**What is being asked**
Write out, word for word, every line from the one containing "حمام حصيرة من 2 قاعدة" through the last line of the records below, both ends included.

= = = = = = =

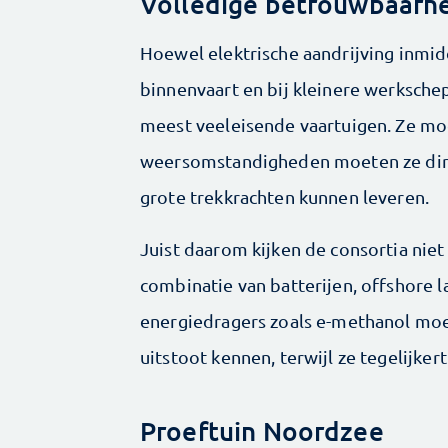
Volledige betrouwbaarh
Hoewel elektrische aandrijving inmid
binnenvaart en bij kleinere werksch
meest veeleisende vaartuigen. Ze mog
weersomstandigheden moeten ze direc
grote trekkrachten kunnen leveren.
Juist daarom kijken de consortia niet 
combinatie van batterijen, offshore
energiedragers zoals e-methanol moe
uitstoot kennen, terwijl ze tegelijker
Proeftuin Noordzee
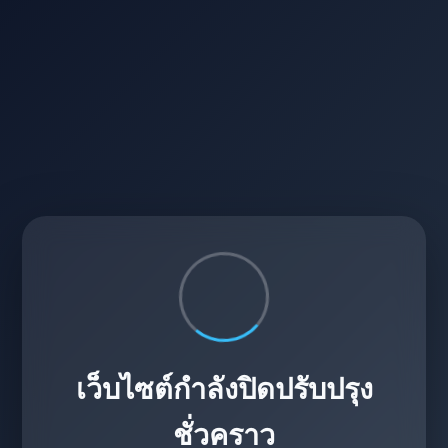
เว็บไซต์กำลังปิดปรับปรุง
ชั่วคราว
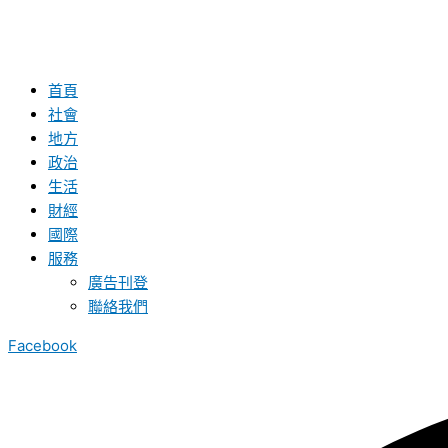
首頁
社會
地方
政治
生活
財經
國際
服務
廣告刊登
聯絡我們
Facebook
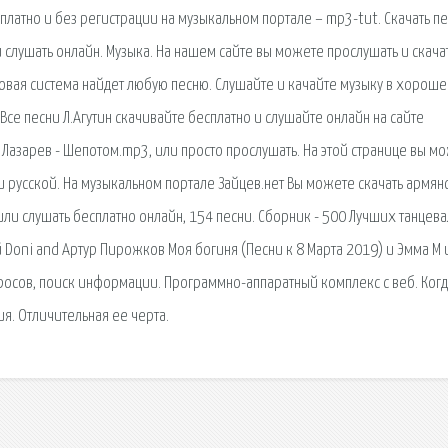
есплатно и без регистрации на музыкальном портале – mp3-tut. Скачать пе
и слушать онлайн. Музыка. На нашем сайте вы можете прослушать и скача
овая система найдет любую песню. Слушайте и качайте музыку в хорош
 Все песни Л.Агутин скачивайте бесплатно и слушайте онлайн на сайте
 Лазарев - Шепотом.mp3, или просто прослушать. На этой странице вы м
и русской. На музыкальном портале Зайцев.нет Вы можете скачать армян
 или слушать бесплатно онлайн, 154 песни. Сборник - 500 Лучших танцев
ай Doni and Артур Пирожков Моя богиня (Песни к 8 Марта 2019) и Эмма М 
просов, поиск информации. Программно-аппаратный комплекс с веб. Ког
я. Отличительная ее черта.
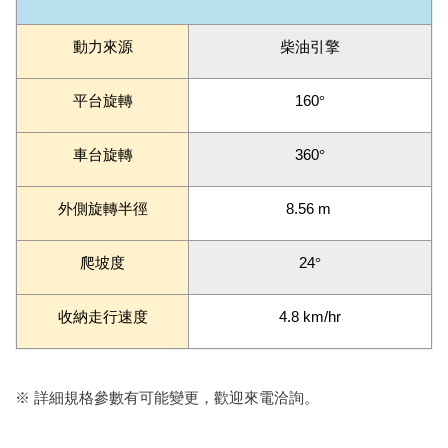
動力來源
柴油引擎
平台旋轉
160
°
車台旋轉
360
°
外側旋轉半徑
8.56 m
爬坡度
24
°
收納走行速度
4.8 km/hr
※ 詳細規格參數有可能變更，歡迎來電洽詢。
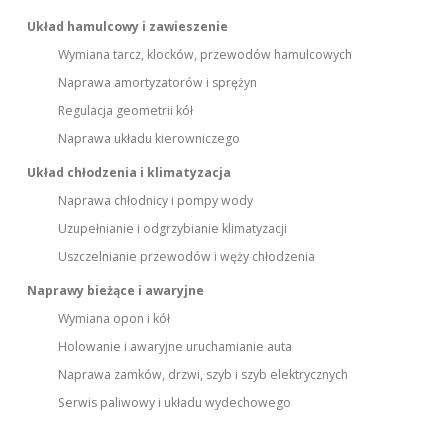
Układ hamulcowy i zawieszenie
Wymiana tarcz, klocków, przewodów hamulcowych
Naprawa amortyzatorów i sprężyn
Regulacja geometrii kół
Naprawa układu kierowniczego
Układ chłodzenia i klimatyzacja
Naprawa chłodnicy i pompy wody
Uzupełnianie i odgrzybianie klimatyzacji
Uszczelnianie przewodów i węży chłodzenia
Naprawy bieżące i awaryjne
Wymiana opon i kół
Holowanie i awaryjne uruchamianie auta
Naprawa zamków, drzwi, szyb i szyb elektrycznych
Serwis paliwowy i układu wydechowego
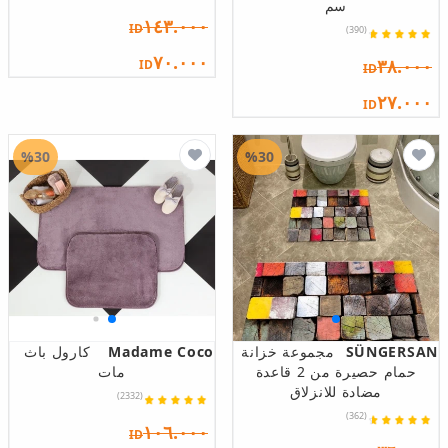
سم
١٤٣.٠٠٠
ID
(390)
٧٠.٠٠٠
٣٨.٠٠٠
ID
ID
٢٧.٠٠٠
ID
%30
%30
SÜNGERSAN
مجموعة خزانة
Madame Coco
كارول باث
حمام حصيرة من 2 قاعدة
مات
مضادة للانزلاق
(2332)
(362)
١٠٦.٠٠٠
ID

= = = = = = =

**Completed task**
حمام حصيرة من 2 قاعدة
مات
مضادة للانزلاق
(2332)
(362)
١٠٦.٠٠٠
ID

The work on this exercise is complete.